Your assignment –
Pick out the lines below with "паллиативной" and list them.

Material for this task –
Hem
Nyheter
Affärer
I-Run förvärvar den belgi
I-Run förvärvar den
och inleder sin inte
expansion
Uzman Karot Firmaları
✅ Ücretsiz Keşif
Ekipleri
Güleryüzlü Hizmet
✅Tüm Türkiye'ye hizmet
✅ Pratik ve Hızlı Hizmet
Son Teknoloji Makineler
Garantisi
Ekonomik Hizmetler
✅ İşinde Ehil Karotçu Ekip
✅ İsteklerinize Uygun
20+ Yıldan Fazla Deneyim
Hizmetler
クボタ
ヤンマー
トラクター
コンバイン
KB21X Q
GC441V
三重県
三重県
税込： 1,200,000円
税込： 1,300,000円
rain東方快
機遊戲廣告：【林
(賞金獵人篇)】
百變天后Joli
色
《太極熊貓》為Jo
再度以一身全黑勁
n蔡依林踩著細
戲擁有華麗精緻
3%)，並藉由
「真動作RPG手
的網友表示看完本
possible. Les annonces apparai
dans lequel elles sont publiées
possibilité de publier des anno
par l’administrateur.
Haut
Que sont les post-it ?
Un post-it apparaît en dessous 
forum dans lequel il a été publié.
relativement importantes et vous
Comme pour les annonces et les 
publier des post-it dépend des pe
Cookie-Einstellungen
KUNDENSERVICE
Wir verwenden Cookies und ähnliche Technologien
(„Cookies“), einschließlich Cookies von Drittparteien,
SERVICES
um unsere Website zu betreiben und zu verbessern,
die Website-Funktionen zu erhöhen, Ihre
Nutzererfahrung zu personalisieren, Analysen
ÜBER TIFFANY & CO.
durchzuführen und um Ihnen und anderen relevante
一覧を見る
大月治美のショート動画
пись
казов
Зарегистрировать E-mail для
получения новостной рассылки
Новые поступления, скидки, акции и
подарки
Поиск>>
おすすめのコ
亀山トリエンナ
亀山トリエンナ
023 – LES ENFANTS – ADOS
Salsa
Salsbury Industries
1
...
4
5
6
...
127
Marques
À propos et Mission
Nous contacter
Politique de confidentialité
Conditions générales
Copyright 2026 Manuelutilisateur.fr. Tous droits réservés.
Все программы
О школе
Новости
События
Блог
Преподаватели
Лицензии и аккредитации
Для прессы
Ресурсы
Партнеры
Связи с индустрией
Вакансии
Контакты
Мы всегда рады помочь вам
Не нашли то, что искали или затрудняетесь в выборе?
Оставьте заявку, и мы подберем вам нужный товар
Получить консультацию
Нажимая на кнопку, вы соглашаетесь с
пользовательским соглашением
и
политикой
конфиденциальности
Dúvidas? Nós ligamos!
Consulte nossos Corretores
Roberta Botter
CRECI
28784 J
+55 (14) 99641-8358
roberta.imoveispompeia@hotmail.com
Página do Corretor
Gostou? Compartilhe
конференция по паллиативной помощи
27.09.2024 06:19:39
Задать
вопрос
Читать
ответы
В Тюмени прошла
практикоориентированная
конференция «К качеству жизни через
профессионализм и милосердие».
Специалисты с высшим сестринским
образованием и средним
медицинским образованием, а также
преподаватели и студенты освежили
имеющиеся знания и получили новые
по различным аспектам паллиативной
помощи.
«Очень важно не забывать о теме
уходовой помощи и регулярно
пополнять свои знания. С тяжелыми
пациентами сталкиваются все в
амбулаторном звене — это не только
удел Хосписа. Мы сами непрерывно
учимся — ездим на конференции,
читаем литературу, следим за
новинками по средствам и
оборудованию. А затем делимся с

Problem solution –
конференция по паллиативной помощи
по различным аспектам паллиативной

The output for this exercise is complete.